When the degree of similarity between the “virtual camera image to be processed” and the camera image is equal to or greater than a predetermined threshold value, the estimating unit 12 may determine that the specific conditions are met. Thus, for example, the accuracy of the estimated location and orientation of the camera can be enhanced.


When the specific conditions are not met (NO in Step S206), the generating unit 11 generates a virtual camera image of the three-dimensional space shot by the virtual camera in a more detailed location and orientation of the camera as the “virtual camera image to be processed” (Step S207), and proceeds to the processing in Step S204. Note that the processing in Step S207 may be the same as the processing in Step S103 of FIG. 3 for generating a single virtual camera image.


On the other hand, when the specific conditions are met (YES in Step S206), the estimating unit 12 outputs the latest detailed information indicating the estimated location and orientation of the camera (Step S208). Thus, for example, an application for controlling the robot is notified of the estimated location and orientation of the camera.


Modified Example

The information processing apparatus 10 may be an apparatus accommodated in one housing, but the information processing apparatus 10 of the present disclosure is not limited thereto. Each part of the information processing apparatus 10 may be implemented by, for example, a cloud computing system configured of one or more computers. Each of the above-described example embodiments can be combined as desired by one of ordinary skill in the art.
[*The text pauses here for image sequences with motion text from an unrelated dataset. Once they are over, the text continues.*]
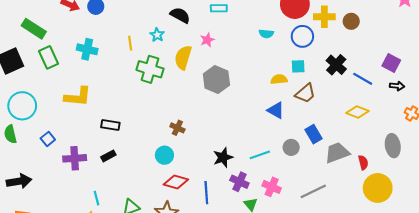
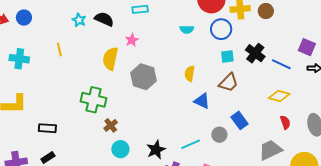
cyan star: (157, 35) -> (79, 20), moved
cyan square: (298, 66) -> (227, 56), moved
green cross: (150, 69) -> (94, 100), moved
yellow semicircle: (279, 79) -> (190, 74), moved, turned -70
brown cross: (177, 128) -> (111, 125), turned 32
gray trapezoid: (337, 153) -> (270, 150), moved
cyan circle: (164, 155) -> (120, 149), moved
red semicircle: (363, 162) -> (285, 122), moved

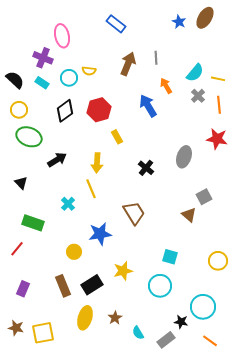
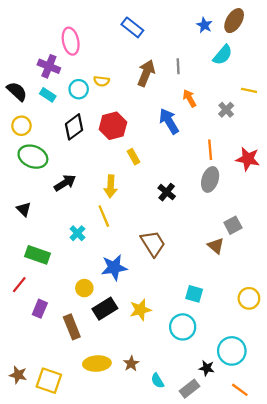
cyan semicircle: (195, 73) -> (223, 55), moved
orange line: (219, 105) -> (210, 150), moved
black rectangle: (92, 285) -> (105, 309), moved
purple rectangle: (23, 289) -> (40, 309), moved
yellow ellipse: (85, 318) -> (97, 364), turned 70
yellow square: (43, 333) -> (49, 381), turned 30

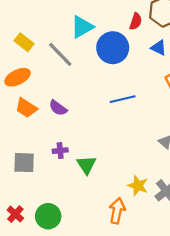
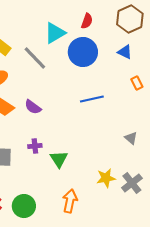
red semicircle: (136, 21) -> (87, 21), moved
yellow star: (138, 186) -> (106, 178), turned -30
orange arrow: (117, 211) -> (70, 201), moved

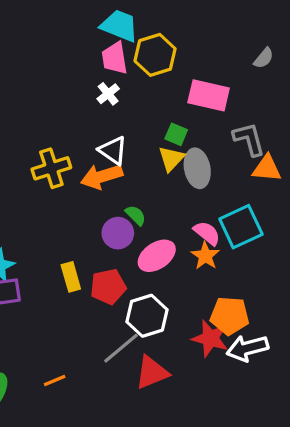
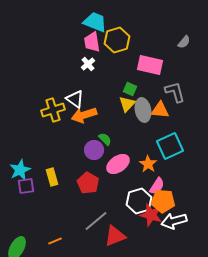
white triangle: (113, 150) -> (75, 99), moved
orange triangle: (267, 168) -> (160, 110), moved
pink semicircle: (207, 233) -> (157, 186), moved, turned 84
yellow rectangle: (71, 277) -> (52, 177), moved
red pentagon: (108, 287) -> (88, 183), turned -30
white hexagon: (147, 316) -> (139, 201), moved

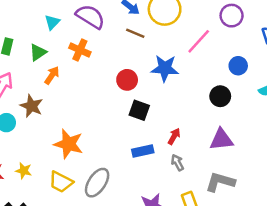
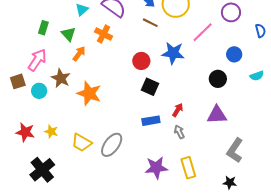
green triangle: (38, 52) -> (69, 34), turned -42
orange star: (68, 144) -> (89, 93), moved
gray L-shape: (220, 182) -> (235, 150), moved, turned -75

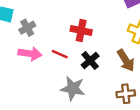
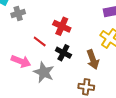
pink arrow: (30, 54) -> (21, 61), moved
black cross: (90, 61) -> (63, 53), turned -35

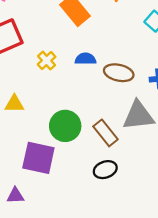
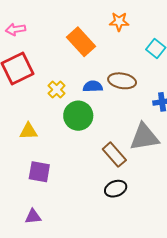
brown ellipse: (119, 73) -> (122, 81), moved
green circle: (65, 126) -> (78, 116), moved
purple square: (38, 158) -> (39, 172), moved, size x0.7

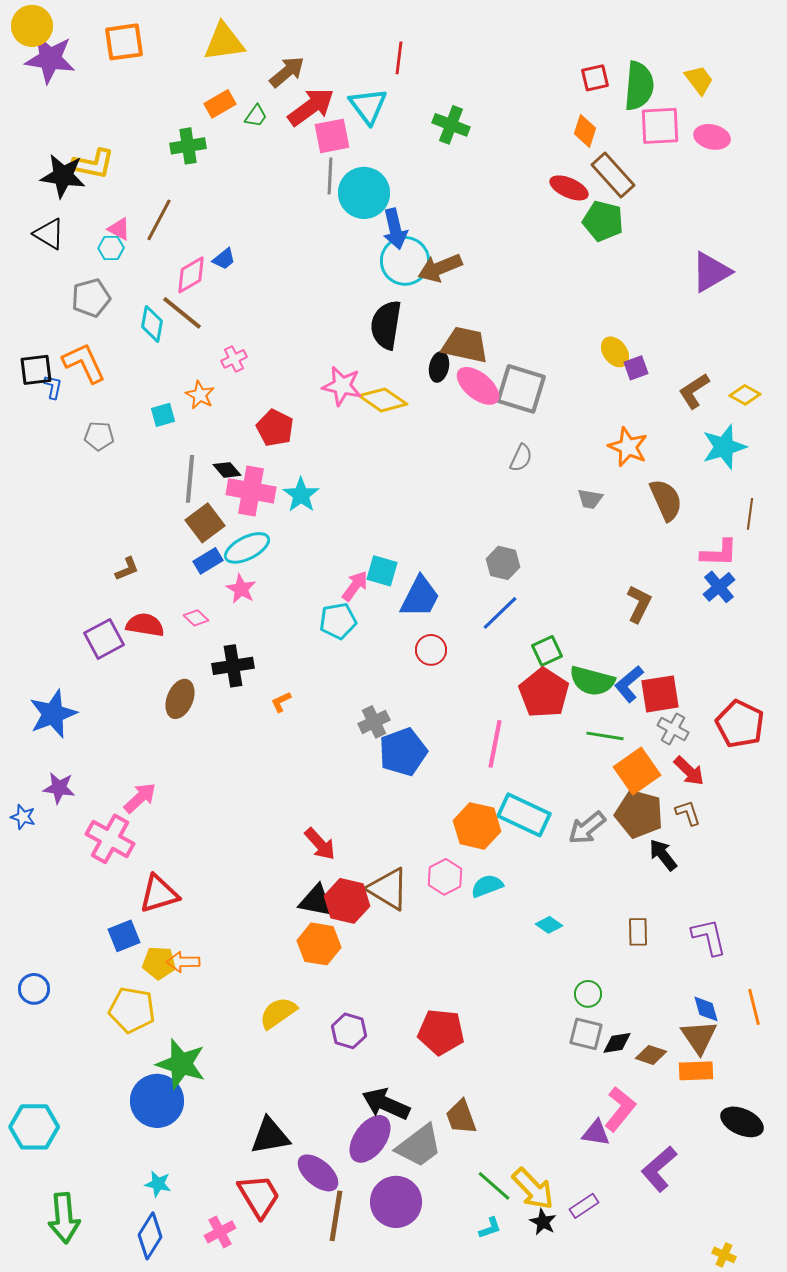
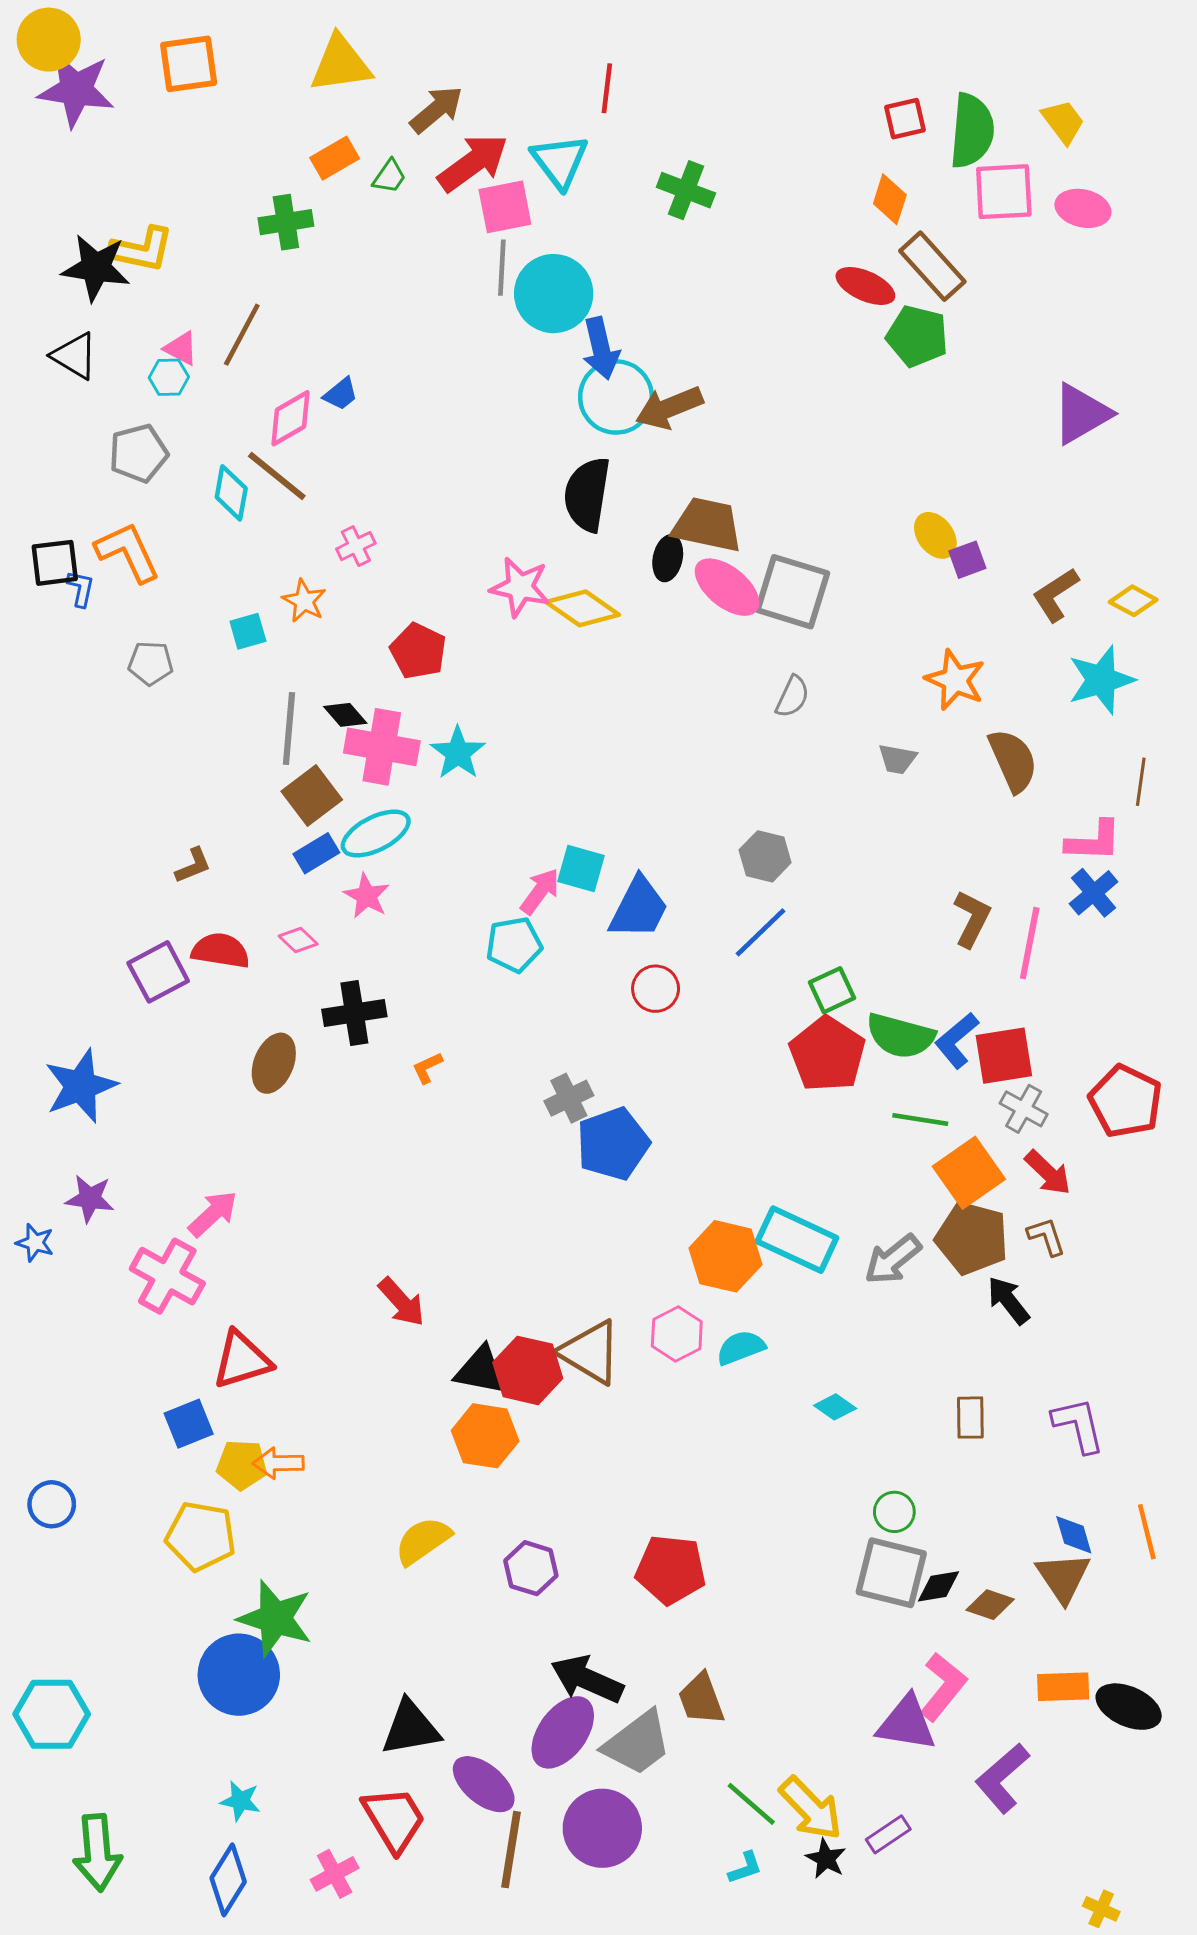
pink line: (495, 744) -> (1030, 943), moved
red arrow: (320, 844) -> (402, 1302), moved
gray square: (586, 1034) -> (891, 1573), size x1.4
orange rectangle: (696, 1071) -> (1063, 1687), moved
purple triangle: (596, 1133) -> (907, 1723), size x1.4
While the disclosure has been particularly shown and described with reference to example embodiments thereof, the disclosure is not limited to these example embodiments. It will be understood by those of ordinary skill in the art that various changes in form and details may be made therein without departing from the spirit and scope of the present disclosure as defined by the claims. Each of the drawings or figures is merely an example to illustrate one or more example embodiments.


Each figure may not be associated with only one particular example embodiment, but may be associated with one or more other example embodiments. As those of ordinary skill in the art will understand, various features or steps described with reference to any one of the figures can be combined with features or steps illustrated in one or more other figures, for example, to produce example embodiments that are not explicitly illustrated or described. Not all of the features or steps illustrated in any one of the figures to describe an example embodiment are necessarily essential, and some features or steps may be omitted. The order of the steps described in any of the figures may be changed as appropriate.


According to one aspect, the location and orientation of the camera when it shot an image can be estimated more appropriately.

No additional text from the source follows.